On Aug. 5, Democratic primary voters overwhelmingly chose Stenger over County Executive Charlie Dooley, who was seeking a fourth term. Stenger has blamed the county’s job loss, corruption and other issues on Dooley, but Stream pointed out that Stenger was a county official during that time, too.

 

Rick Stream

In response to a question on voting across party lines at a radio debate hosted by 550 KTRS Oct. 13, Stream said that he has voted for several local Democratic candidates in Kirkwood for school board and City Council, but Stenger said that he could not recall ever voting for a Republican in any race.

“You’ve heard a lot of false accusations and misleading information from my opponent,” Stream said in his closing statement at the hourlong UMSL debate. “This election is a historic one … You’ve got a clear choice here: St.
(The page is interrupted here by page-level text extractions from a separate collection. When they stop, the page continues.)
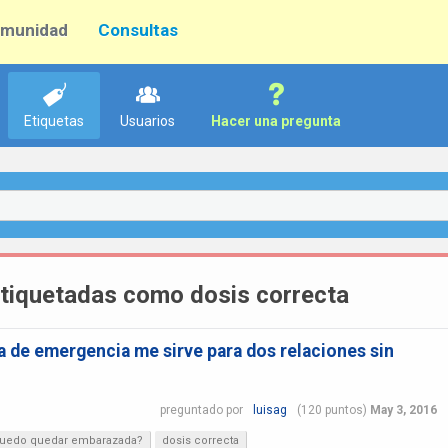
munidad
Consultas
Etiquetas
Usuarios
Hacer una pregunta
tiquetadas como dosis correcta
ra de emergencia me sirve para dos relaciones sin
preguntado
por
luisag
(
120
puntos)
May 3, 2016
uedo quedar embarazada?
dosis correcta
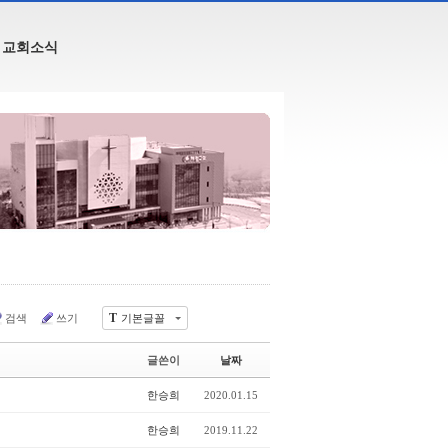
교회소식
T
검색
쓰기
기본글꼴
글쓴이
날짜
한승희
2020.01.15
한승희
2019.11.22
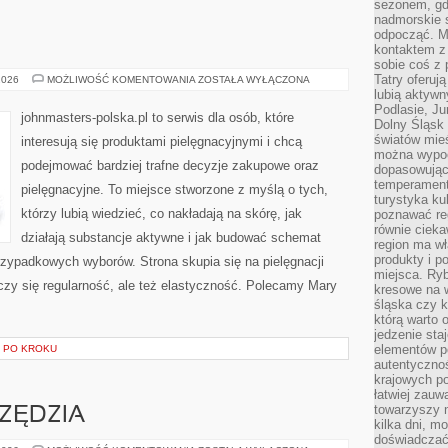
sezonem, gdy
nadmorskie 
odpocząć. M
kontaktem z
sobie coś z 
Tatry oferuj
KOSMETYKI
2026
MOŻLIWOŚĆ KOMENTOWANIA
ZOSTAŁA WYŁĄCZONA
lubią aktyw
Podlasie, J
johnmasters-polska.pl to serwis dla osób, które
Dolny Śląsk 
światów mieś
interesują się produktami pielęgnacyjnymi i chcą
można wypoc
podejmować bardziej trafne decyzje zakupowe oraz
dopasowując
temperament
pielęgnacyjne. To miejsce stworzone z myślą o tych,
turystyka ku
którzy lubią wiedzieć, co nakładają na skórę, jak
poznawać reg
równie cieka
działają substancje aktywne i jak budować schemat
region ma wł
produkty i po
rzypadkowych wyborów. Strona skupia się na pielęgnacji
miejsca. Ryb
iczy się regularność, ale też elastyczność. Polecamy Mary
kresowe na 
śląska czy 
którą warto 
jedzenie sta
elementów p
 PO KROKU
autentyczno
krajowych po
łatwiej zauw
towarzyszy 
RZĘDZIA
kilka dni, m
doświadczać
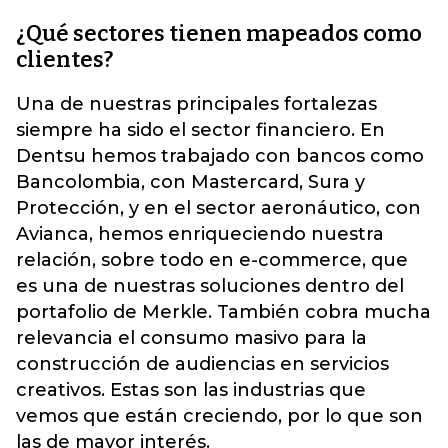
¿Qué sectores tienen mapeados como
clientes?
Una de nuestras principales fortalezas
siempre ha sido el sector financiero. En
Dentsu hemos trabajado con bancos como
Bancolombia, con Mastercard, Sura y
Protección, y en el sector aeronáutico, con
Avianca, hemos enriqueciendo nuestra
relación, sobre todo en e-commerce, que
es una de nuestras soluciones dentro del
portafolio de Merkle. También cobra mucha
relevancia el consumo masivo para la
construcción de audiencias en servicios
creativos. Estas son las industrias que
vemos que están creciendo, por lo que son
las de mayor interés.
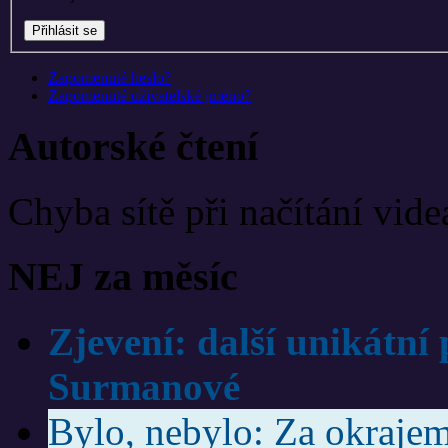
Zapomenuté heslo?
Zapomenuté uživatelské jméno?
Autorské čtení
Chyba sítě při načítání vide
NEJ za měsíc
Zjevení: další unikátní
Surmanové
Bylo, nebylo: Za okrajem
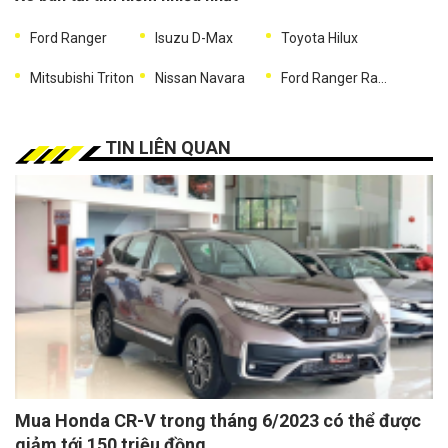
Ford Ranger
Isuzu D-Max
Toyota Hilux
Mitsubishi Triton
Nissan Navara
Ford Ranger Raptor
TIN LIÊN QUAN
Mua Honda CR-V trong tháng 6/2023 có thể được
giảm tới 150 triệu đồng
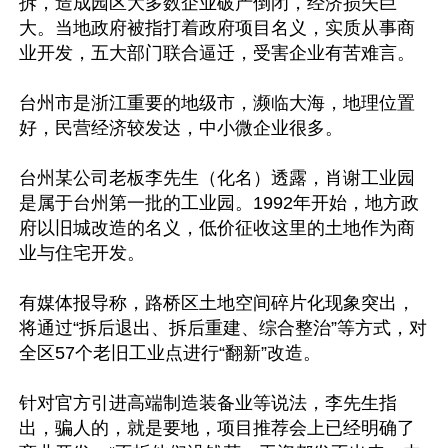
拆，造成园区大多数企业破产倒闭，经济损失巨
大。当地政府被指打着政府项目名义，实质从事商
业开发，五大部门联合逼迁，受害企业有苦难言。

台州市是浙江重要的地级市，濒临大海，地理位置
好，民营经济较发达，中小微企业很多。

台州某公司老板李先生（化名）透露，肖谢工业园
是属于台州第一批的工业园。1992年开始，地方政
府以旧城改造的名义，低价征收这里的土地作为商
业与住宅开发。

有媒体报导称，路桥区土地空间碎片化现象突出，
将通过“拆后退出、拆后重建、综合整治”等方式，对
全区57个老旧工业点进行“翻新”改造。

针对官方引进高端制造装备业等说法，李先生指
出，骗人的，就是要地，项目推荐会上已经明确了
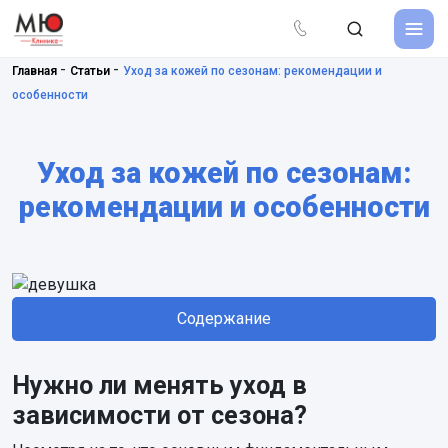
-
-
Главная
Статьи
Уход за кожей по сезонам: рекомендации и
особенности
Уход за кожей по сезонам:
рекомендации и особенности
Содержание
Нужно ли менять уход в
зависимости от сезона?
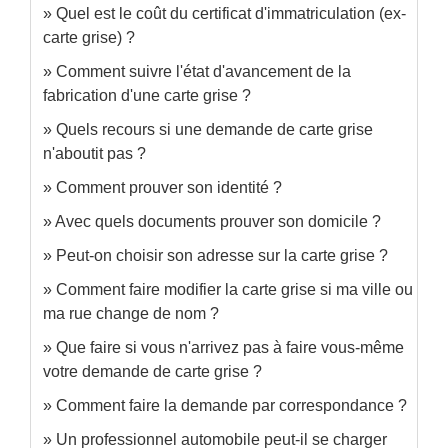
Quel est le coût du certificat d'immatriculation (ex-
carte grise) ?
Comment suivre l'état d'avancement de la
fabrication d'une carte grise ?
Quels recours si une demande de carte grise
n'aboutit pas ?
Comment prouver son identité ?
Avec quels documents prouver son domicile ?
Peut-on choisir son adresse sur la carte grise ?
Comment faire modifier la carte grise si ma ville ou
ma rue change de nom ?
Que faire si vous n'arrivez pas à faire vous-même
votre demande de carte grise ?
Comment faire la demande par correspondance ?
Un professionnel automobile peut-il se charger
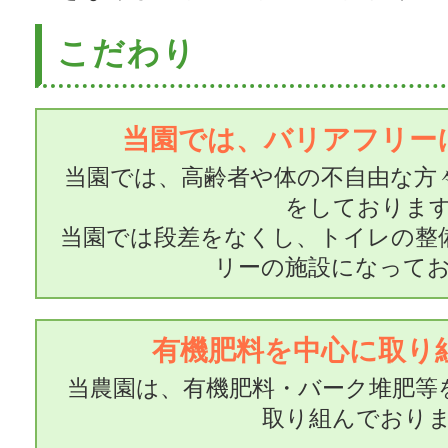
こだわり
当園では、バリアフリー
当園では、高齢者や体の不自由な方
をしておりま
当園では段差をなくし、トイレの整
リーの施設になって
有機肥料を中心に取り
当農園は、有機肥料・バーク堆肥等
取り組んでおり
Louis County can move forward in the eyes of the nation and the world with a new person who’s got a clear vision on how to create jobs, improve education and manage the government better, or you can stay with the same old person who’s been there and done nothing about it.

“I’m supported by many people in the African-American community, elected leaders, and they’re supporting me for a clear reason: They trust me.”

Although Stenger has represented the 6th District on the Council since 2008, he said the county executive position would give him more control over the budget, economic-development initiatives like luring Google Fiber, and a “bully pulpit” to focus on other issues important to the county, especially some of the divisive racial and socioeconomic issues exposed by the unrest in Ferguson.

Both candidates are UMSL graduates, but Stenger only briefly touched on his own background, mentioning that he is a new father and a certified public accountant with 20 years of experience that he can use to streamline the county budget and get rid of wasteful programs. He pledged to rename the Department of Highways and Traffic the Department of Transportation and create an Office of Community Empowerment, without adding to the county budget.

Continuing the theme of using his time during the debate, including his opening and closing statements, to attack Stream’s record, Stenger turned his answer from education to abortion in response to a question about what a county executive could do about education, noting that Stream opposes abortion even in cases of rape and incest.

Although Stream agreed that he is pro-life, he said he has always had that view and has not changed it based on what election he’s running in, referencing a campaign flier from Stenger’s first campaign in the 6th District in 2008 that emphasized the pro-life beliefs Stenger held when he defeated former Councilman John Campisi, R-south county. Since that time, Stenger has become pro-choice and is endorsed by Planned Parenthood.

“We don’t need people in office that change position like fish on sidewalks,” Stream said.

Stream said he is against any city-county merger, but Stenger did not rule one out entirely. Instead, he said he would analyze any plan that was proposed to see whether it benefits county residents. He also noted that Stream has received $100,000 from pro-merger billionaire Rex Sinqefield.

When Stenger accused Stream of shortchanging state education funding since the formula was never fully funded during his time in the House, Stream noted that the Legislature increased education funding every year he oversaw the budget, including to the unaccredited districts in north county. As county executive, Stream said he would meet regularly with county superintendents, including those from the troubled north county districts, to see what he could do to help them. With his connections among state legislators, he would have a direct line to the Missouri House, he noted.

Overall, education and jobs are the solution to the problems in Ferguson and the county as a whole, Stream noted.

“This election is all about job creation in St. Louis County,” Stream said. “We have lost 59,000 jobs in the last 10 years. That’s more than every seat in Busch Stadium, plus 12,000 more. We have to bring those jobs back.”